**COLLECTED DATA:**

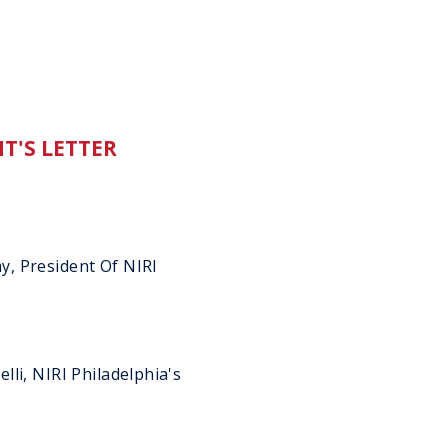
T'S LETTER
, President Of NIRI
li, NIRI Philadelphia's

**WHAT YOU SHOULD DO:**
The listing above is to be retyped word for word, with the pictures omitted.

**EXERCISE OUTPUT:**
T'S LETTER
, President Of NIRI
li, NIRI Philadelphia's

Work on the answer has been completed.